Directions for this task
For the data below, restate word for word only the lines from the line containing "Fachkräfte von morgen" through the line containing "Die Branche am Montag!", both ends included.

________________________________________

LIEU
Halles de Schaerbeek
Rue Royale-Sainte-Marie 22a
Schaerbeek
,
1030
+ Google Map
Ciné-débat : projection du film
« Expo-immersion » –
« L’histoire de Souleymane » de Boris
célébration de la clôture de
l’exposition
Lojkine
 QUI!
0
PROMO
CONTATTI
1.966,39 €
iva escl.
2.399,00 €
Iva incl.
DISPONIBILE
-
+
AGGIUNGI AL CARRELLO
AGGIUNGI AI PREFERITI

________________________________________

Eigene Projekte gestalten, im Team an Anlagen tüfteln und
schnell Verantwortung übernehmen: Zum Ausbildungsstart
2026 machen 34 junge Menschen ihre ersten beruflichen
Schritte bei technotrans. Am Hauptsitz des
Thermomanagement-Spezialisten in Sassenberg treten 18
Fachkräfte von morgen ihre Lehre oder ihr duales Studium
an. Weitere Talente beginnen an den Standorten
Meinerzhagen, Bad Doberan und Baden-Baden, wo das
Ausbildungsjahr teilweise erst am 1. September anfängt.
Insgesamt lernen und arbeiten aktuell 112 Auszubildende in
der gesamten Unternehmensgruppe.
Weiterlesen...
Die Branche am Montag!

________________________________________

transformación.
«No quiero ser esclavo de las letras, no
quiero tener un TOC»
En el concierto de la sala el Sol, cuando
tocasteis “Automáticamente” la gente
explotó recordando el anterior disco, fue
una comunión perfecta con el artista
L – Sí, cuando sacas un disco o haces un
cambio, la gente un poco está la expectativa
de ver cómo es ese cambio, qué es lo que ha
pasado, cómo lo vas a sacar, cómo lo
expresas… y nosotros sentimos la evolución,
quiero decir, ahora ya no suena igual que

________________________________________

Answer for the task
Fachkräfte von morgen ihre Lehre oder ihr duales Studium
an. Weitere Talente beginnen an den Standorten
Meinerzhagen, Bad Doberan und Baden-Baden, wo das
Ausbildungsjahr teilweise erst am 1. September anfängt.
Insgesamt lernen und arbeiten aktuell 112 Auszubildende in
der gesamten Unternehmensgruppe.
Weiterlesen...
Die Branche am Montag!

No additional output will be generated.